*Problem to work on*. Identify, in the records below, every line where the string "short" appears, and copy each such line.

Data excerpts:
>>>>
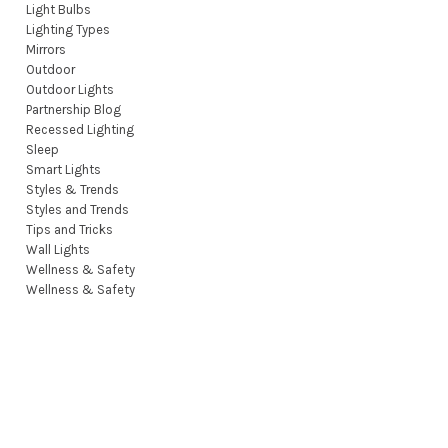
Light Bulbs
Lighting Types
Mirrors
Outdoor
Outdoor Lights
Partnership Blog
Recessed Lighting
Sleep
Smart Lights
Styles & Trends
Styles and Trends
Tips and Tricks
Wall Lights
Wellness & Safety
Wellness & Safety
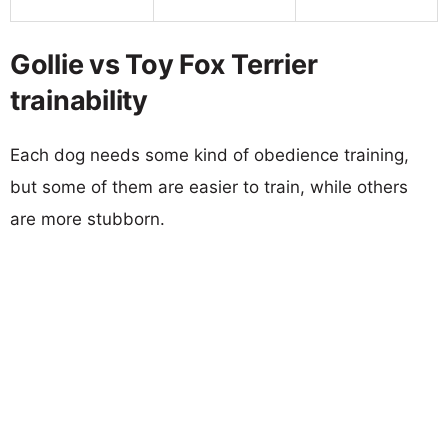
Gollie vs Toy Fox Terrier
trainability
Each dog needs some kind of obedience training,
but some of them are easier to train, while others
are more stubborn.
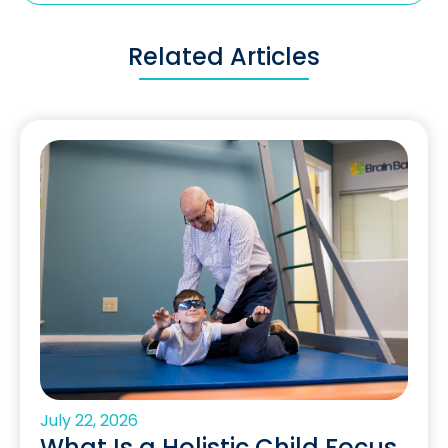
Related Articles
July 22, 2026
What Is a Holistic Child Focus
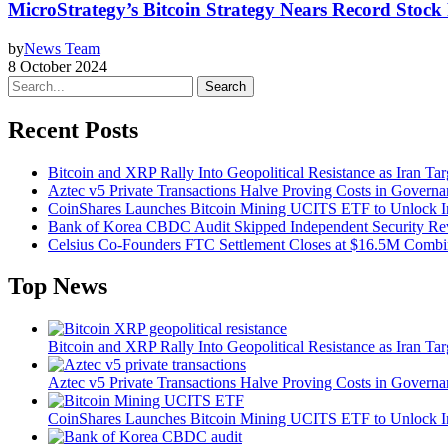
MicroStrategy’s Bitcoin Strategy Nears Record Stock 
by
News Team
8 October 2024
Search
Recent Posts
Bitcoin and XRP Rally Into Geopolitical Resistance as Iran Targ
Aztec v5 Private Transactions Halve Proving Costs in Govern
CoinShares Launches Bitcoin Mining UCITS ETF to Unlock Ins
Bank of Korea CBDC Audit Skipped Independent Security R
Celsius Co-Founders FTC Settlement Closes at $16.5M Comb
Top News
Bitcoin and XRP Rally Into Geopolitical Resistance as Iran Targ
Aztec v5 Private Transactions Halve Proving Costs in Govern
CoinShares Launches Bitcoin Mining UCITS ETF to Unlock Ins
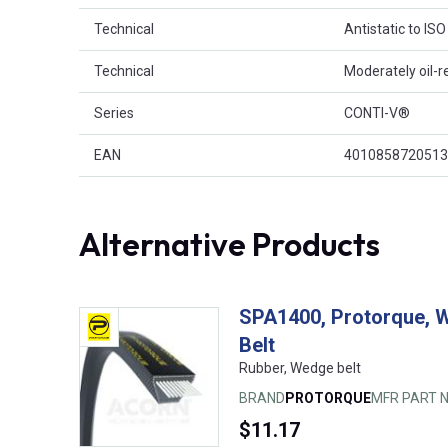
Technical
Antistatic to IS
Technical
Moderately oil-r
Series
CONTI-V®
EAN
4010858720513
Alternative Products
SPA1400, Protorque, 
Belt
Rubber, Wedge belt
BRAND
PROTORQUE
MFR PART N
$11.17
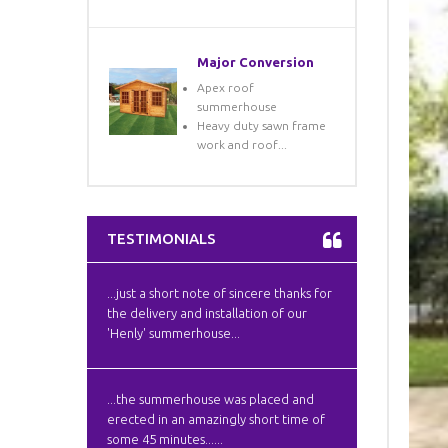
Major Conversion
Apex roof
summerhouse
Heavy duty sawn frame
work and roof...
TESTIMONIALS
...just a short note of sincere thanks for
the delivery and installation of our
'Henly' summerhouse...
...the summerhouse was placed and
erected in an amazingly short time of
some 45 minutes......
<<<<
*Output of the task*.
...just a short note of sincere thanks for
erected in an amazingly short time of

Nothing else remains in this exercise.